The Brutal Functionalism of the Modern World

The modern world is, in many ways (and with little energy required to find examples), quite ugly. It is not that someone has attempted to make something beautiful but through lack of imagination or lack of will, mutilated the task. Rather, we live in a world that is seemingly unconcerned with beauty altogether.

On the left: the homogenous, grey steel structure commanding every street in Melbourne. It has been designed in such a way that the absolute minimum amount of material has been utilised in order to achieve the goal. One vertical pole, two horizontal joiners for lights, and two diagonal beams for support. It is brutal in its dedication to function and utter disinterest in anything else. This structure is not here to play games, it has a job to do. It is a very serious light. The structure on the right could come from another world, and in a sense, it does. Far more iron has been used than would be necessary to hold up the light. But that is, in a sense, the point, the flourishing waves and curls revel in the excess that is its mark of beauty. It is the very fact that the cascading form of swirls is utterly useless and unnecessary that makes it beautiful. Someone did something entirely unnecessary for our benefit. It is beautiful because it is not just a light; it is a delightful play of contrast between stiff iron yet fragile watery patterns, designed not merely to work, but to be enjoyed.

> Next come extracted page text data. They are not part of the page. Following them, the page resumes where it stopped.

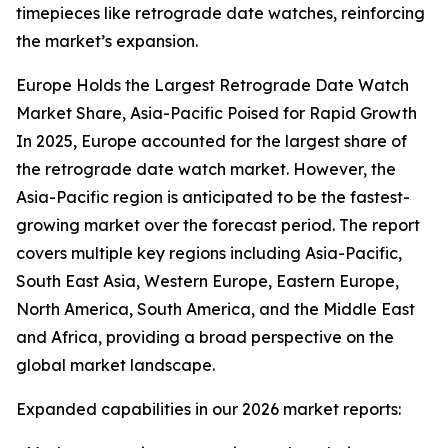
timepieces like retrograde date watches, reinforcing
the market’s expansion.
Europe Holds the Largest Retrograde Date Watch
Market Share, Asia-Pacific Poised for Rapid Growth
In 2025, Europe accounted for the largest share of
the retrograde date watch market. However, the
Asia-Pacific region is anticipated to be the fastest-
growing market over the forecast period. The report
covers multiple key regions including Asia-Pacific,
South East Asia, Western Europe, Eastern Europe,
North America, South America, and the Middle East
and Africa, providing a broad perspective on the
global market landscape.
Expanded capabilities in our 2026 market reports:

It is not just street lights that the brutal functionalism of our world reveals itself. Our food is much the same. Think of fast food. The worker might as well be a machine considering how they are treated as mere functions. Mustard, ketchup, onion, pickle, patty. Repeat. There is no love in the fast food experience.[1] It is food as fuel. Food reduced to the lowest common denominator. It is food as input, soon to be expunged as output. One does not savour the flavour or lounge (thus the ‘fast’ in fast-food). Fast food restaurants are devoid of all the things that make eating a humbling and joyful experience because it is not about food; it is about brutal functionalism in the pursuit of efficiency and productivity.

This is not just the case with lights or fast food. One can, with minimal effort, come up with myriad examples. We buy our plants in black plastic pots, devoid of substance and imagination, rather than terracotta or clay. We go to IKEA to buy chipboard furniture rather than visit craftspeople or antique stores.

Perhaps the reason we are all so interested in clothing fashion is because it is one of the few spaces remaining that has not been taken over by zealous devotion to functionalism. The day it is we will all be walking around in grey one-piece suits.

Skyscrapers and housing estates, tables and chairs, dinner plates and cutlery, phones and books; they are all mass produced items like street lights and McDonald’s hamburgers that are devoid of any love, care, and devotion. They are not made with an interest in making something beautiful for its own sake. So, we must ask ourselves, what is it that they are created according to? To what standard? According to what values?

The objects we see are produced according to the standards of efficiency and productivity. These second rate reasons serve a higher value: profit. It is simply more profitable to produce black plastic pots than to invest in terracotta with all the useless (yet wonderful) flourishes. Yet, in the process, something incredibly important is lost: beauty.

Unfortunately, we are not simply buyers and sellers living in a marketplace. We are people, people who wish to live in a world that is inspiring and moving. Art should not be reserved for museums or galleries, art should be a part of daily life, where society itself is a canvas for the flourishing of human creativity.

The notion that we should not or even worse, cannot make our society more beautiful because it would cost too much money is like saying you cannot build the desk you want because it would take too many centimetres. By living according to how much something does or does not cost, we have created a world where efficiency and productivity are the benchmarks for success, instead of how something inspires us, or makes us stop and wonder.

We may have saved ourselves a lot of money in building our street lights the way we did, but we lost something else in the process, something that we will never be able to compute on a profit & loss spread-sheet: we lost an opportunity to make society a work of art.


[1] Like with sex, sometimes we don’t want love, we just want pleasure. It may feel good, but it certainly isn’t beautiful, and there is only so long that pleasure can substitute for beauty.